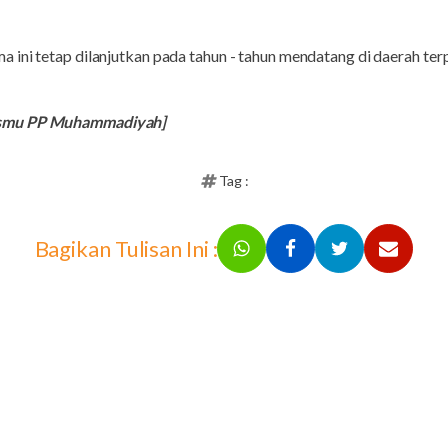
ini tetap dilanjutkan pada tahun - tahun mendatang di daerah terp
ismu PP Muhammadiyah]
Tag :
Bagikan Tulisan Ini :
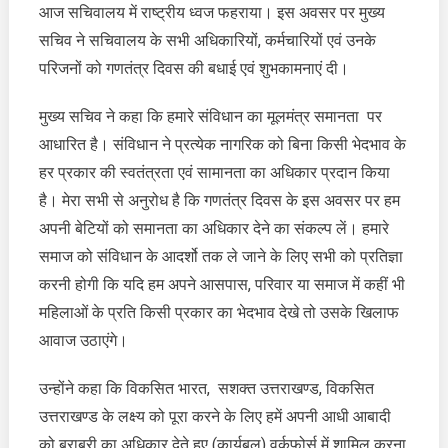
आज सचिवालय में राष्ट्रीय ध्वज फहराया। इस अवसर पर मुख्य
राधा
रतूड़ी
सचिव ने सचिवालय के सभी अधिकारियों, कर्मचारियों एवं उनके
ने
परिजनों को गणतंत्र दिवस की बधाई एवं शुभकामनाएं दी।
गणतंत्र
दिवस
मुख्य सचिव ने कहा कि हमारे संविधान का मूलमंत्र समानता पर
के
आधारित है। संविधान ने प्रत्येक नागरिक को बिना किसी भेदभाव के
अवसर
हर प्रकार की स्वतंत्रता एवं सामानता का अधिकार प्रदान किया
पर
सचिवालय
है। मेरा सभी से अनुरोध है कि गणतंत्र दिवस के इस अवसर पर हम
में
अपनी बेटियों को समानता का अधिकार देने का संकल्प लें। हमारे
राष्ट्रीय
समाज को संविधान के आदर्शो तक ले जाने के लिए सभी को प्रतिज्ञा
ध्वज
करनी होगी कि यदि हम अपने आसपास, परिवार या समाज में कहीं भी
फहराया
महिलाओं के प्रति किसी प्रकार का भेदभाव देखे तो उसके खिलाफ
आवाज उठाएंगे।
उन्होंने कहा कि विकसित भारत, सशक्त उत्तराखण्ड, विकसित
उत्तराखण्ड के लक्ष्य को पूरा करने के लिए हमें अपनी आधी आबादी
को बराबरी का अधिकार देते हुए (कार्यबल) वर्कफोर्स में शामिल करना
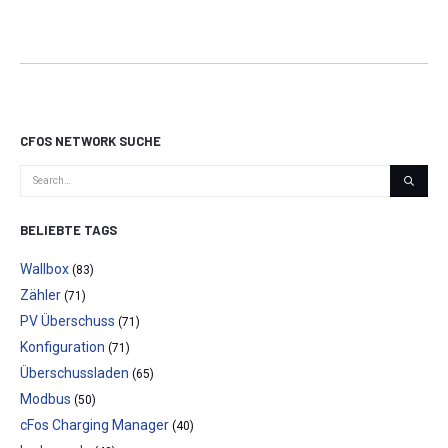
CFOS NETWORK SUCHE
BELIEBTE TAGS
Wallbox
(83)
Zähler
(71)
PV Überschuss
(71)
Konfiguration
(71)
Überschussladen
(65)
Modbus
(50)
cFos Charging Manager
(40)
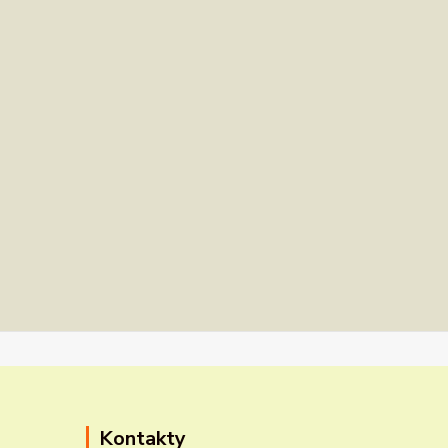
Kontakty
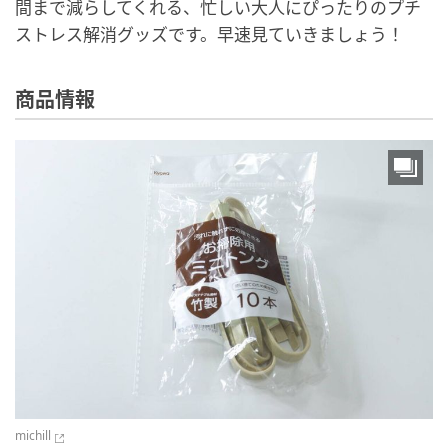
間まで減らしてくれる、忙しい大人にぴったりのプチ
ストレス解消グッズです。早速見ていきましょう！
商品情報
michill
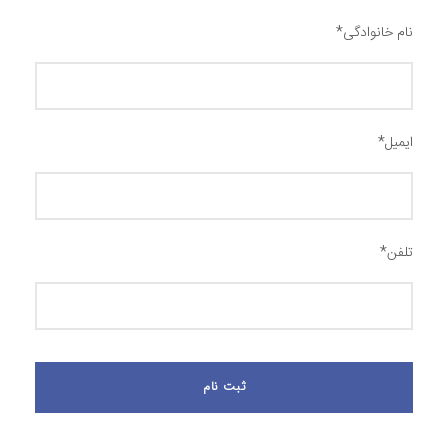
نام خانوادگی
*
ایمیل
*
تلفن
*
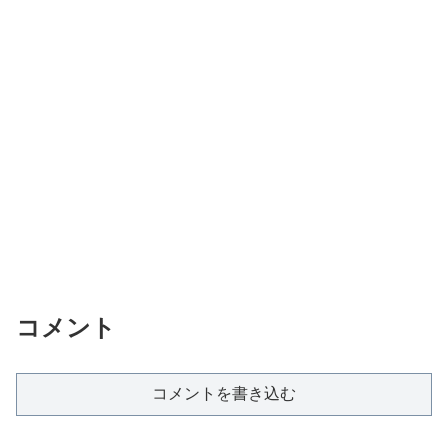
コメント
コメントを書き込む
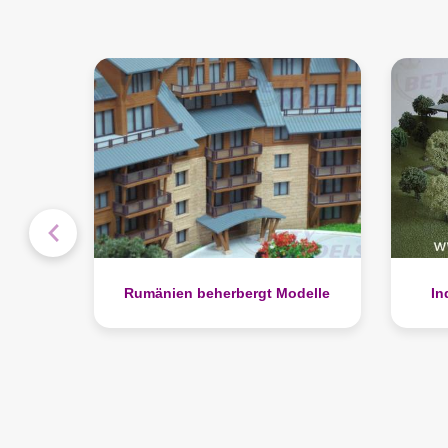
delle
Indische Bungalowmodelle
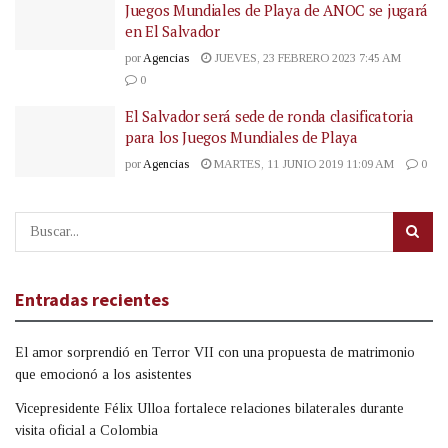
Juegos Mundiales de Playa de ANOC se jugará
en El Salvador
por
Agencias
JUEVES, 23 FEBRERO 2023 7:45 AM
0
El Salvador será sede de ronda clasificatoria
para los Juegos Mundiales de Playa
por
Agencias
MARTES, 11 JUNIO 2019 11:09 AM
0
Entradas recientes
El amor sorprendió en Terror VII con una propuesta de matrimonio
que emocionó a los asistentes
Vicepresidente Félix Ulloa fortalece relaciones bilaterales durante
visita oficial a Colombia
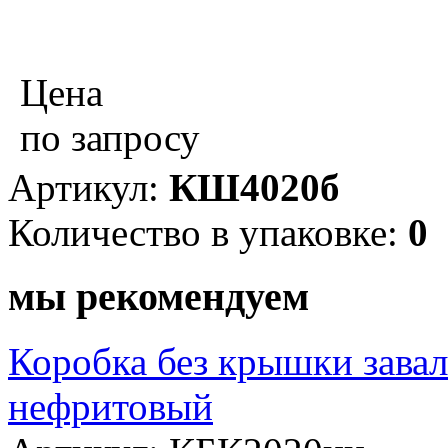
Цена
по запросу
Артикул:
КШ4020б
Количество в упаковке:
0
мы рекомендуем
Коробка без крышки завал
нефритовый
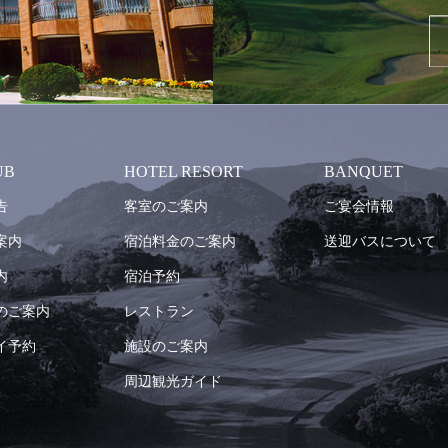
UB
HOTEL RESORT
BANQUET
告
客室のご案内
ご宴会情報
案内
宿泊料金のご案内
送迎バスについて
内
宿泊予約
のご案内
レストラン
イ予約
施設のご案内
周辺観光ガイド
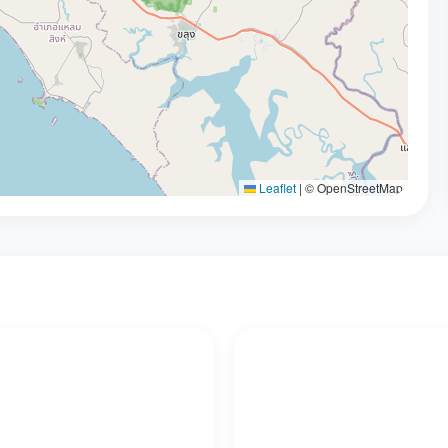
Leaflet
|
© OpenStreetMap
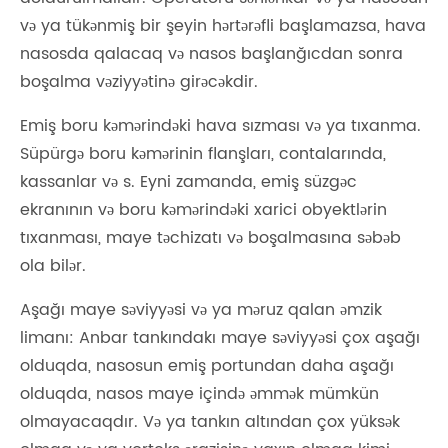
və ya tükənmiş bir şeyin hərtərəfli başlamazsa, hava
nasosda qalacaq və nasos başlanğıcdan sonra
boşalma vəziyyətinə girəcəkdir.
Emiş boru kəmərindəki hava sızması və ya tıxanma.
Süpürgə boru kəmərinin flanşları, contalarında,
kassanlar və s. Eyni zamanda, emiş süzgəc
ekranının və boru kəmərindəki xarici obyektlərin
tıxanması, maye təchizatı və boşalmasına səbəb
ola bilər.
Aşağı maye səviyyəsi və ya məruz qalan əmzik
limanı: Anbar tankındakı maye səviyyəsi çox aşağı
olduqda, nasosun emiş portundan daha aşağı
olduqda, nasos maye içində əmmək mümkün
olmayacaqdır. Və ya tankın altından çox yüksək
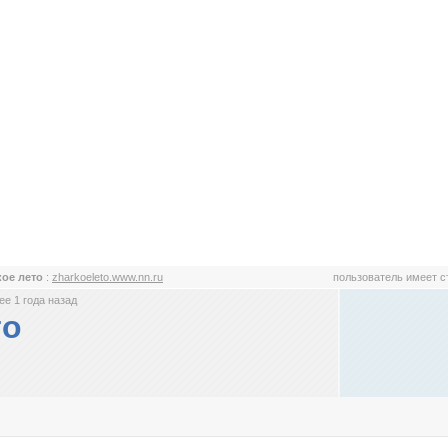
ое лето
:
zharkoeleto.www.nn.ru
пользователь имеет 
е 1 года назад
то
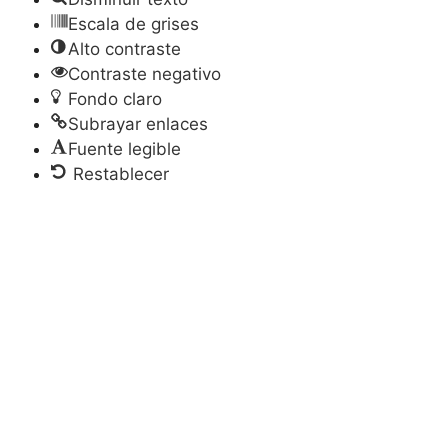
Escala de grises
Alto contraste
Contraste negativo
Fondo claro
Subrayar enlaces
Fuente legible
Restablecer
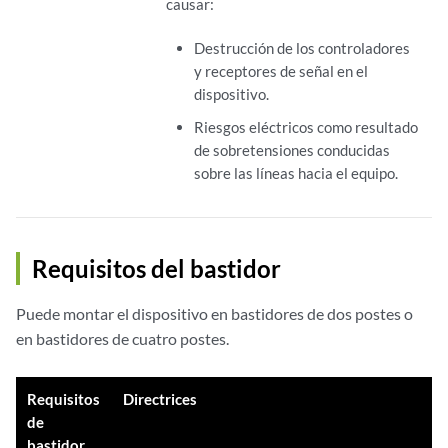
causar:
Destrucción de los controladores
y receptores de señal en el
dispositivo.
Riesgos eléctricos como resultado
de sobretensiones conducidas
sobre las líneas hacia el equipo.
Requisitos del bastidor
Puede montar el dispositivo en bastidores de dos postes o
en bastidores de cuatro postes.
Requisitos
Directrices
de
bastidor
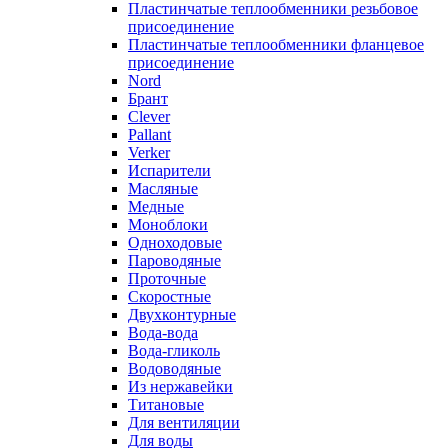
Пластинчатые теплообменники резьбовое
присоединение
Пластинчатые теплообменники фланцевое
присоединение
Nord
Брант
Clever
Pallant
Verker
Испарители
Масляные
Медные
Моноблоки
Одноходовые
Пароводяные
Проточные
Скоростные
Двухконтурные
Вода-вода
Вода-гликоль
Водоводяные
Из нержавейки
Титановые
Для вентиляции
Для воды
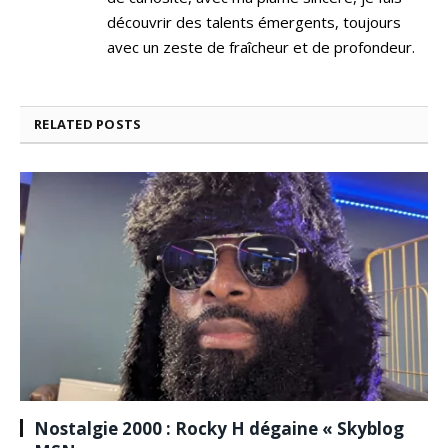
découvrir des talents émergents, toujours
avec un zeste de fraîcheur et de profondeur.
RELATED
POSTS
Nostalgie 2000 : Rocky H dégaine « Skyblog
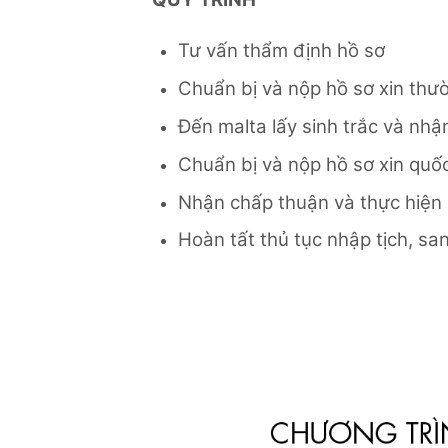
Tư vấn thẩm định hồ sơ
Chuẩn bị và nộp hồ sơ xin thườ
Đến malta lấy sinh trắc và nhậ
Chuẩn bị và nộp hồ sơ xin quốc
Nhận chấp thuận và thực hiện
Hoàn tất thủ tục nhập tịch, sa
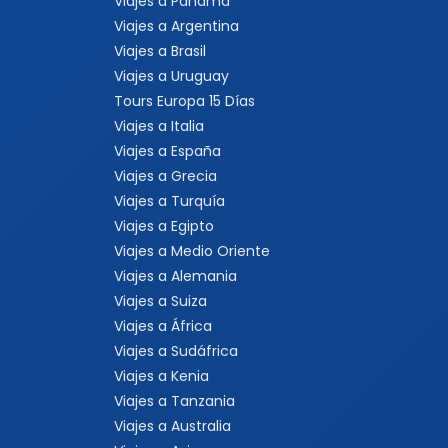
Viajes a Panamá
Viajes a Argentina
Viajes a Brasil
Viajes a Uruguay
Tours Europa 15 Días
Viajes a Italia
Viajes a España
Viajes a Grecia
Viajes a Turquía
Viajes a Egipto
Viajes a Medio Oriente
Viajes a Alemania
Viajes a Suiza
Viajes a África
Viajes a Sudáfrica
Viajes a Kenia
Viajes a Tanzania
Viajes a Australia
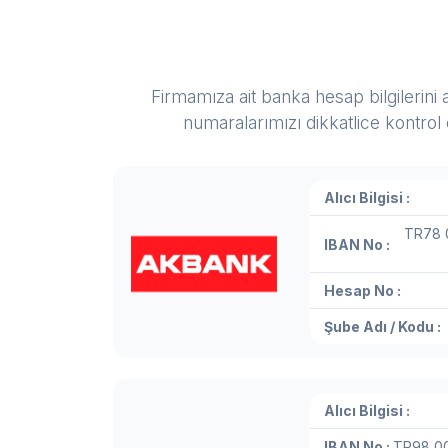
Firmamıza ait banka hesap bilgilerini a
numaralarımızı dikkatlice kontrol
Alıcı Bilgisi :
TR78 
IBAN No :
Hesap No :
Şube Adı / Kodu :
Alıcı Bilgisi :
IBAN No :
TR98 00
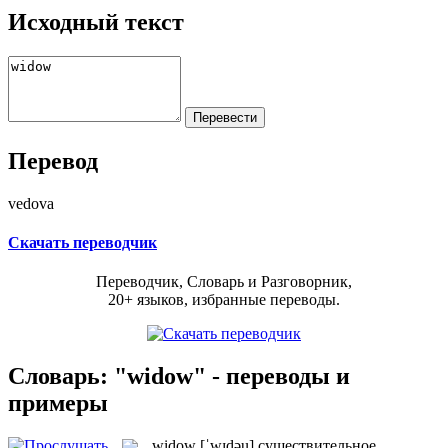
Исходный текст
Перевод
vedova
Скачать переводчик
Переводчик, Словарь и Разговорник,
20+ языков, избранные переводы.
Словарь: "widow" - переводы и
примеры
widow
[ˈwɪdəu]
существительное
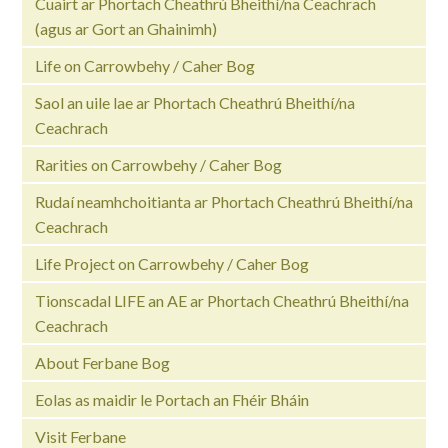
Cuairt ar Phortach Cheathrú Bheithí/na Ceachrach
(agus ar Gort an Ghainimh)
Life on Carrowbehy / Caher Bog
Saol an uile lae ar Phortach Cheathrú Bheithí/na
Ceachrach
Rarities on Carrowbehy / Caher Bog
Rudaí neamhchoitianta ar Phortach Cheathrú Bheithí/na
Ceachrach
Life Project on Carrowbehy / Caher Bog
Tionscadal LIFE an AE ar Phortach Cheathrú Bheithí/na
Ceachrach
About Ferbane Bog
Eolas as maidir le Portach an Fhéir Bháin
Visit Ferbane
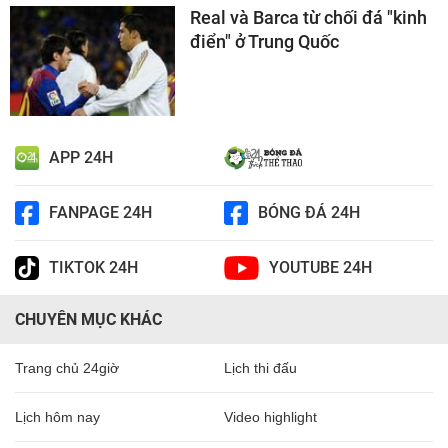
Real và Barca từ chối đá "kinh
điển" ở Trung Quốc
APP 24H
FANPAGE 24H
BÓNG ĐÁ 24H
TIKTOK 24H
YOUTUBE 24H
CHUYÊN MỤC KHÁC
Trang chủ 24giờ
Lịch thi đấu
Lịch hôm nay
Video highlight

## Task directions
What you return should be the entries from above, unchanged and without their images.

## Result for this task
ini tetap dilanjutkan pada tahun - tahun mendatang di daerah terp
ismu PP Muhammadiyah]
Tag :
Bagikan Tulisan Ini :
आज सचिवालय में राष्ट्रीय ध्वज फहराया। इस अवसर पर मुख्य
राधा
रतूड़ी
सचिव ने सचिवालय के सभी अधिकारियों, कर्मचारियों एवं उनके
ने
परिजनों को गणतंत्र दिवस की बधाई एवं शुभकामनाएं दी।
गणतंत्र
दिवस
मुख्य सचिव ने कहा कि हमारे संविधान का मूलमंत्र समानता पर
के
आधारित है। संविधान ने प्रत्येक नागरिक को बिना किसी भेदभाव के
अवसर
हर प्रकार की स्वतंत्रता एवं सामानता का अधिकार प्रदान किया
पर
सचिवालय
है। मेरा सभी से अनुरोध है कि गणतंत्र दिवस के इस अवसर पर हम
में
अपनी बेटियों को समानता का अधिकार देने का संकल्प लें। हमारे
राष्ट्रीय
समाज को संविधान के आदर्शो तक ले जाने के लिए सभी को प्रतिज्ञा
ध्वज
करनी होगी कि यदि हम अपने आसपास, परिवार या समाज में कहीं भी
फहराया
महिलाओं के प्रति किसी प्रकार का भेदभाव देखे तो उसके खिलाफ
आवाज उठाएंगे।
उन्होंने कहा कि विकसित भारत, सशक्त उत्तराखण्ड, विकसित
उत्तराखण्ड के लक्ष्य को पूरा करने के लिए हमें अपनी आधी आबादी
को बराबरी का अधिकार देते हुए (कार्यबल) वर्कफोर्स में शामिल करना
CFOS NETWORK SUCHE
BELIEBTE TAGS
Wallbox
(83)
Zähler
(71)
PV Überschuss
(71)
Konfiguration
(71)
Überschussladen
(65)
Modbus
(50)
cFos Charging Manager
(40)
Kontakty
間まで減らしてくれる、忙しい大人にぴったりのプチ
ストレス解消グッズです。早速見ていきましょう！
商品情報
michill
نام خانوادگی
*
ایمیل
*
تلفن
*
コメント
コメントを書き込む
delle
Indische Bungalowmodelle
Juegos Mundiales de Playa de ANOC se jugará
en El Salvador
por
Agencias
JUEVES, 23 FEBRERO 2023 7:45 AM
0
El Salvador será sede de ronda clasificatoria
para los Juegos Mundiales de Playa
por
Agencias
MARTES, 11 JUNIO 2019 11:09 AM
0
Entradas recientes
El amor sorprendió en Terror VII con una propuesta de matrimonio
que emocionó a los asistentes
Vicepresidente Félix Ulloa fortalece relaciones bilaterales durante
visita oficial a Colombia
Цена
по запросу
Артикул:
КШ4020б
Количество в упаковке:
0
мы рекомендуем
Коробка без крышки завал
нефритовый
UB
HOTEL RESORT
BANQUET
告
客室のご案内
ご宴会情報
案内
宿泊料金のご案内
送迎バスについて
内
宿泊予約
のご案内
レストラン
イ予約
施設のご案内
周辺観光ガイド
Leaflet
|
© OpenStreetMap
və ya tükənmiş bir şeyin hərtərəfli başlamazsa, hava
nasosda qalacaq və nasos başlanğıcdan sonra
boşalma vəziyyətinə girəcəkdir.
Emiş boru kəmərindəki hava sızması və ya tıxanma.
Süpürgə boru kəmərinin flanşları, contalarında,
kassanlar və s. Eyni zamanda, emiş süzgəc
ekranının və boru kəmərindəki xarici obyektlərin
tıxanması, maye təchizatı və boşalmasına səbəb
ola bilər.
Aşağı maye səviyyəsi və ya məruz qalan əmzik
limanı: Anbar tankındakı maye səviyyəsi çox aşağı
olduqda, nasosun emiş portundan daha aşağı
olduqda, nasos maye içində əmmək mümkün
olmayacaqdır. Və ya tankın altından çox yüksək
ое лето
:
zharkoeleto.www.nn.ru
пользователь имеет 
е 1 года назад
то
Escala de grises
Alto contraste
Contraste negativo
Fondo claro
Subrayar enlaces
Fuente legible
Restablecer
causar:
Destrucción de los controladores
y receptores de señal en el
dispositivo.
Riesgos eléctricos como resultado
de sobretensiones conducidas
sobre las líneas hacia el equipo.
Requisitos del bastidor
Puede montar el dispositivo en bastidores de dos postes o
en bastidores de cuatro postes.
Requisitos
Directrices
de
bastidor
Пластинчатые теплообменники резьбовое
присоединение
Пластинчатые теплообменники фланцевое
присоединение
Nord
Брант
Clever
Pallant
Verker
Испарители
Масляные
Медные
Моноблоки
Одноходовые
Пароводяные
Проточные
Скоростные
Двухконтурные
Вода-вода
Вода-гликоль
Водоводяные
Из нержавейки
Титановые
Для вентиляции
Для воды
découvrir des talents émergents, toujours
avec un zeste de fraîcheur et de profondeur.
RELATED
POSTS
Nostalgie 2000 : Rocky H dégaine « Skyblog
Tư vấn thẩm định hồ sơ
Chuẩn bị và nộp hồ sơ xin thườ
Đến malta lấy sinh trắc và nhậ
Chuẩn bị và nộp hồ sơ xin quốc
Nhận chấp thuận và thực hiện
Hoàn tất thủ tục nhập tịch, sa
Viajes a Panamá
Viajes a Argentina
Viajes a Brasil
Viajes a Uruguay
Tours Europa 15 Días
Viajes a Italia
Viajes a España
Viajes a Grecia
Viajes a Turquía
Viajes a Egipto
Viajes a Medio Oriente
Viajes a Alemania
Viajes a Suiza
Viajes a África
Viajes a Sudáfrica
Viajes a Kenia
Viajes a Tanzania
Viajes a Australia
Firmamıza ait banka hesap bilgilerini a
numaralarımızı dikkatlice kontrol
Alıcı Bilgisi :
TR78 
IBAN No :
Hesap No :
Şube Adı / Kodu :
Alıcı Bilgisi :
IBAN No :
TR98 00
Исходный текст
Перевод
vedova
Скачать переводчик
Переводчик, Словарь и Разговорник,
20+ языков, избранные переводы.
Словарь: "widow" - переводы и
примеры
widow
[ˈwɪdəu]
существительное
Cuairt ar Phortach Cheathrú Bheithí/na Ceachrach
(agus ar Gort an Ghainimh)
Life on Carrowbehy / Caher Bog
Saol an uile lae ar Phortach Cheathrú Bheithí/na
Ceachrach
Rarities on Carrowbehy / Caher Bog
Rudaí neamhchoitianta ar Phortach Cheathrú Bheithí/na
Ceachrach
Life Project on Carrowbehy / Caher Bog
Tionscadal LIFE an AE ar Phortach Cheathrú Bheithí/na
Ceachrach
About Ferbane Bog
Eolas as maidir le Portach an Fhéir Bháin
Visit Ferbane
Real và Barca từ chối đá "kinh
điển" ở Trung Quốc
APP 24H
FANPAGE 24H
BÓNG ĐÁ 24H
TIKTOK 24H
YOUTUBE 24H
CHUYÊN MỤC KHÁC
Trang chủ 24giờ
Lịch thi đấu
Lịch hôm nay
Video highlight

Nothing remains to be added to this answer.